Von einer „Jahrtausendkrise“, die eine Jahrtausendreform erfordere, sprach Heribert Prantl, sich selbst zitierend. Prantl ist Jurist. Er hat als Staatsanwalt gearbeitet. Er sagt, er habe es erlebt, wie die Kirche mit Mitarbeitern umgegangen sei, die Kinder sexuell missbraucht hätten. Statt sie zur Rechenschaft zu ziehen, habe man sie in ein Kloster abgeschoben. Prantl forderte einen eigenen Straftatbestand für„Vertuschung.“

„Der Missbrauch steckt in der DNA der Kirche“

Was aber sagt die Bundesregierung zu dieser Form von Paralleljustiz, der es lange nicht um Gerechtigkeit ging, sondern in erster Linie darum, das Ansehen der Kirche zu retten? Mit Johannes-Wilhelm Rörig hat sie 2011 einen  eigenen Missbrauchsbeauftragten eingesetzt. Vor dem Krisengipfel hatte er gesagt, wenn die Veranstaltung kein Wendepunkt werde, werde sie ein Fiasko. Bei „Anne Will“ drückte er sich jetzt vor einer Verurteilung der Kirche. Die Straftaten müssten verfolgt werden, forderte er. Auch verjährtes Unrecht müsse anerkannt werden. Ein Forderungskatalog im Konjunktiv. Was man eben so sagt, wenn man weiß, dass der Staat die Kirche nicht zwingen kann, den Ermittlern Zugang zu den Akten der Täter zu verschaffen.
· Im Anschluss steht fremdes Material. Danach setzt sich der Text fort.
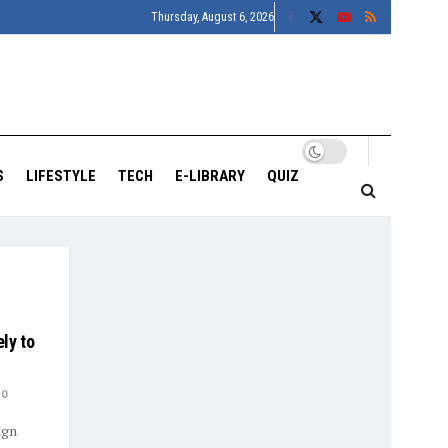
Thursday, August 6, 2026
S
LIFESTYLE
TECH
E-LIBRARY
QUIZ
ly to
0
ign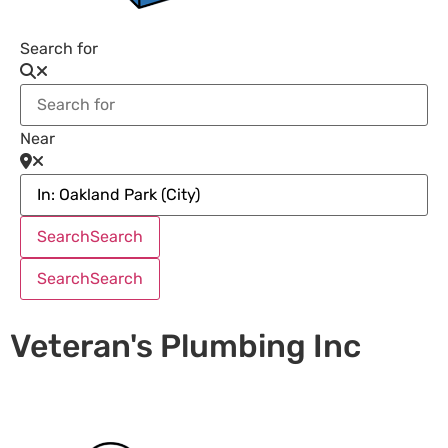
Search for
Near
Search
Search
Search
Search
Veteran's Plumbing Inc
Der sexuelle Missbrauch, das war das Fazit dieser Sendung, ist ein strukturelles Problem der Kirche. „Er steckt in der DNA der Kirche“, so hatte  es der Hildesheimer Bischof Heiner Wilmer vor dem Krisengipfel formuliert – und damit eine Antwort auf die Frage vorweggenommen, warum sich die Kirche mit dem Thema so schwer tut.

Selbstherrliche Männerbünde

Es geht um Männerbünde, die sich im Licht der eigenen Selbstherrlichkeit sonnten und nicht bereit seien, von ihrem Sockel herunterzukommen. Doch der Missbrauchsskandal zwinge sie jetzt dazu, ihr Fundament in Frage zu stellen, auch das Zölibat und warum Frauen immer noch nicht zu Priesterinnen geweiht werden dürfen. Heribert Prantl bemerkte das süffisant grinsend mit Blick auf Stephan Ackermann. „Herr Bischof, vielleicht müssen Sie die Reformation nachholen.“

So weit würde Agnes Wich nicht gehen. Auch sie äußerte sich enttäuscht über den Ausgang des Krisengipfels. Aber Maximalforderungen zu stellen, dafür fehlt ihr das Selbstbewusstsein. Es ist vielleicht auch eine Folge „dieses Vorfalls“ vor 52 Jahren. Agnes Wich sagt, sie tue sich schwer mit der gesalbten Sprache des Papstes. Sie würde sich wünschen, dass er endlich Klartext spricht.